Crypto gift tax: who pays, basis carryover and charitable donations

What counts as a crypto gift

A crypto gift is a transfer of coins or tokens from one person to another for nothing in return — no payment, no goods, no services. That sounds simple, but tax systems care a great deal about the difference between a genuine gift, a payment dressed up as a gift, and a disposal. If you hand crypto to a friend purely out of generosity, that is a gift. If you send the same coins in exchange for work, a loan repayment or anything of value, it is not a gift at all — it is income or a sale, and it is taxed accordingly.

Because a gift moves an asset that has usually changed in value since you bought it, the tax question splits in two: what happens to the person giving the crypto, and what happens to the person receiving it. These are treated very differently, and the rules vary widely by country, so it pays to look at each side separately.

The giver's side: is giving a disposal?

Here is the part that surprises people. In several countries, giving crypto away is treated as a disposal for capital gains purposes — as if you had sold it at its market value on the day you gave it.
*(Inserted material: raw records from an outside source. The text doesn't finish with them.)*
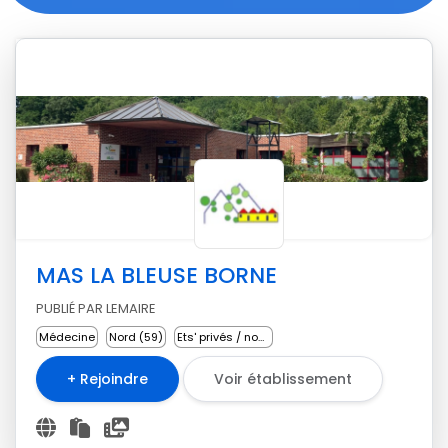
MAS LA BLEUSE BORNE
PUBLIÉ PAR LEMAIRE
Médecine
Nord (59)
Ets' privés / non lucratifs
+ Rejoindre
Voir établissement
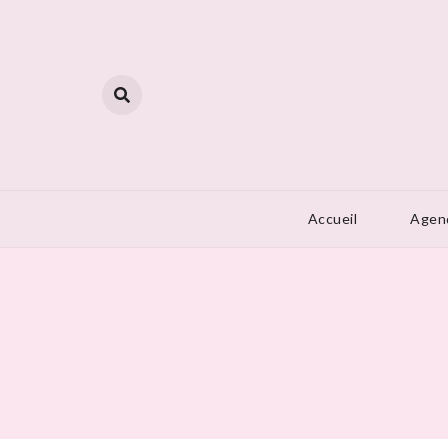
Skip
to
content
Accueil
Agen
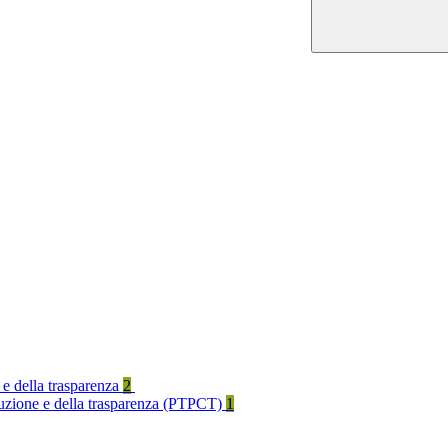
 e della trasparenza
2
rruzione e della trasparenza (PTPCT)
1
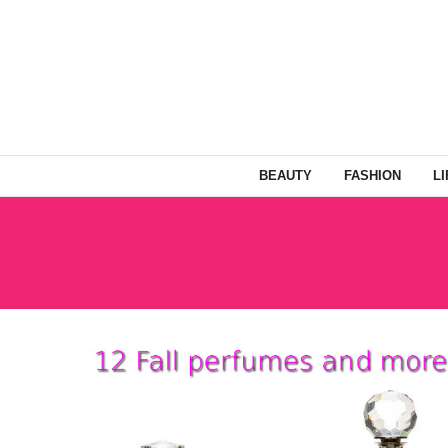
BEAUTY
FASHION
L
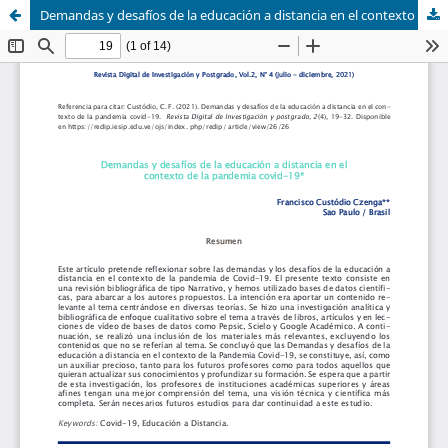
Demandas y desafíos de la educación a distancia en el contexto de la pandemia covid-19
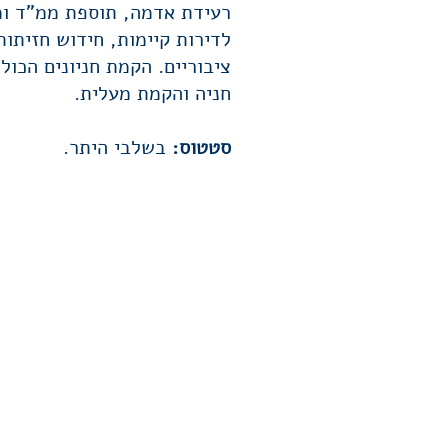
רעידת אדמה, תוספת ממ"ד ו
לדירות קיימות, חידוש חזיתו
ציבוריים. הקמת חניונים הכול
חניה והקמת מעלית.
סטטוס:
בשלבי היתר.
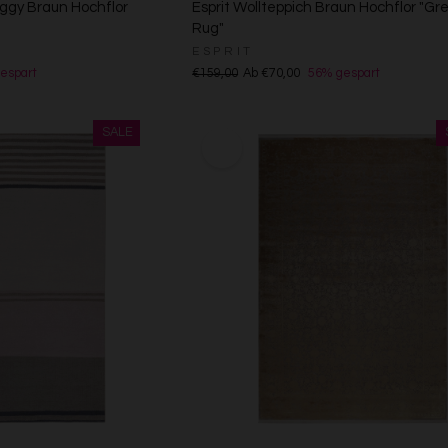
aggy Braun Hochflor
Esprit Wollteppich Braun Hochflor "G
Rug"
ESPRIT
espart
€159,00
Ab €70,00
56% gespart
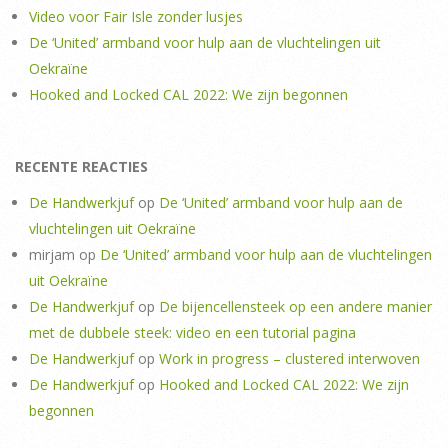
Video voor Fair Isle zonder lusjes
De ‘United’ armband voor hulp aan de vluchtelingen uit
Oekraïne
Hooked and Locked CAL 2022: We zijn begonnen
RECENTE REACTIES
De Handwerkjuf
op
De ‘United’ armband voor hulp aan de
vluchtelingen uit Oekraïne
mirjam
op
De ‘United’ armband voor hulp aan de vluchtelingen
uit Oekraïne
De Handwerkjuf
op
De bijencellensteek op een andere manier
met de dubbele steek: video en een tutorial pagina
De Handwerkjuf
op
Work in progress – clustered interwoven
De Handwerkjuf
op
Hooked and Locked CAL 2022: We zijn
begonnen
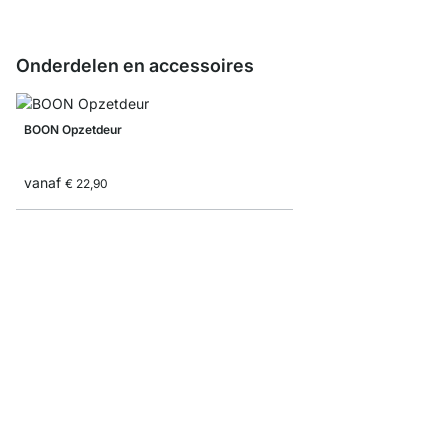
Onderdelen en accessoires
BOON Opzetdeur
vanaf
€ 22,90
Opbergdoos Corduroy/
vanaf
€ 9,35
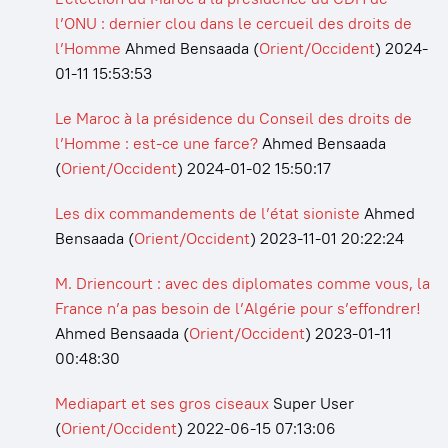
l’ONU : dernier clou dans le cercueil des droits de
l’Homme
Ahmed Bensaada
(
Orient/Occident
)
2024-
01-11 15:53:53
Le Maroc à la présidence du Conseil des droits de
l’Homme : est-ce une farce?
Ahmed Bensaada
(
Orient/Occident
)
2024-01-02 15:50:17
Les dix commandements de l’état sioniste
Ahmed
Bensaada
(
Orient/Occident
)
2023-11-01 20:22:24
M. Driencourt : avec des diplomates comme vous, la
France n’a pas besoin de l’Algérie pour s’effondrer!
Ahmed Bensaada
(
Orient/Occident
)
2023-01-11
00:48:30
Mediapart et ses gros ciseaux
Super User
(
Orient/Occident
)
2022-06-15 07:13:06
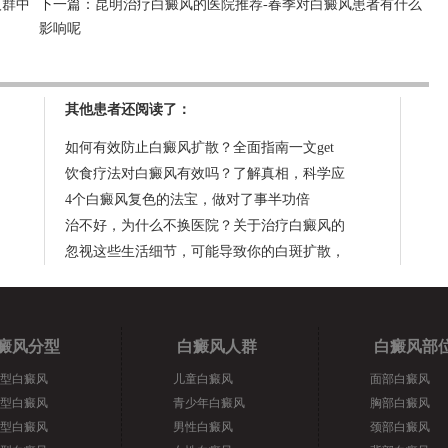
人群中
下一篇：
昆明治疗白癜风的医院推荐-春季对白癜风患者有什么
影响呢
其他患者还阅读了：
如何有效防止白癜风扩散？全面指南一文get
饮食疗法对白癜风有效吗？了解真相，科学应
4个白癜风复色的法宝，做对了事半功倍
治不好，为什么不换医院？关于治疗白癜风的
忽视这些生活细节，可能导致你的白斑扩散，
癜风分型
白癜风人群
白癜风部
型白癜风
儿童白癜风
面部白癜风
型白癜风
青少年白癜风
胸部白癜风
型白癜风
男性白癜风
颈部白癜风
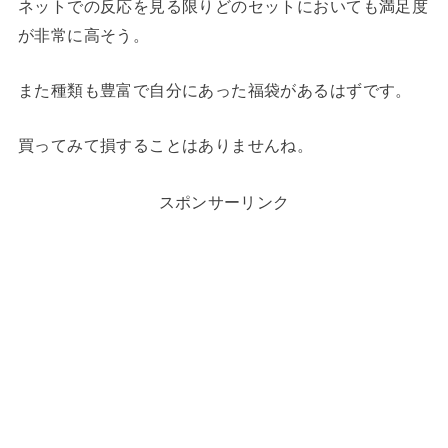
ネットでの反応を見る限りどのセットにおいても満足度
が非常に高そう。
また種類も豊富で自分にあった福袋があるはずです。
買ってみて損することはありませんね。
スポンサーリンク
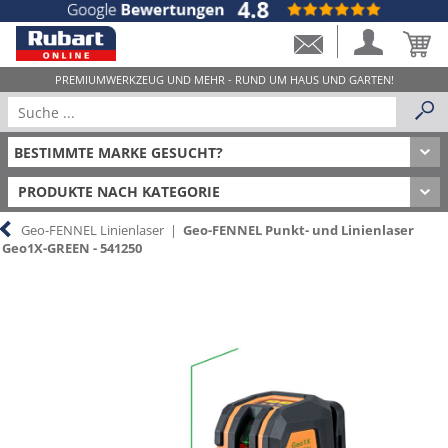
PRODUKTE NACH KATEGORIE
Geo-FENNEL Linienlaser
|
Geo-FENNEL Punkt- und Linienlaser
Geo1X-GREEN - 541250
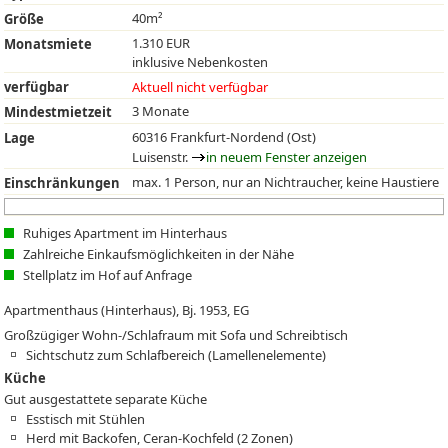
40m²
Größe
1.310 EUR
Monatsmiete
inklusive Nebenkosten
verfügbar
Aktuell nicht verfügbar
3 Monate
Mindestmietzeit
60316 Frankfurt-Nordend (Ost)
Lage
Luisenstr.
in neuem Fenster anzeigen
max. 1 Person, nur an Nichtraucher, keine Haustiere
Einschränkungen
Ruhiges Apartment im Hinterhaus
Zahlreiche Einkaufsmöglichkeiten in der Nähe
Stellplatz im Hof auf Anfrage
Apartmenthaus (Hinterhaus), Bj. 1953, EG
Großzügiger Wohn-/Schlafraum mit Sofa und Schreibtisch
Sichtschutz zum Schlafbereich (Lamellenelemente)
Küche
Gut ausgestattete separate Küche
Esstisch mit Stühlen
Herd mit Backofen, Ceran-Kochfeld (2 Zonen)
That means a gift can create a taxable gain for the giver, even though no money changed hands and you received nothing back. The logic is that you parted with an appreciated asset, and the system wants to tax the growth before it leaves your hands.

Other jurisdictions take the opposite view and do not treat a gift as a disposal, or apply a separate gift tax regime instead of capital gains. Some carve out spouses, civil partners or registered charities so that gifts to those recipients are exempt or deferred. There are often annual allowances below which small gifts are ignored, but the size of those allowances differs from country to country and changes over time, so treat any specific figure you read as something to verify rather than rely on.

The practical takeaway for givers: before you send a meaningful amount of crypto as a gift, find out whether your country counts it as a disposal. If it does, you may owe tax on the gain even though your wallet balance went down, not up. Check the rules for your jurisdiction first — our country guides such as US crypto tax →, UK crypto tax → and Germany crypto tax → are a good place to start.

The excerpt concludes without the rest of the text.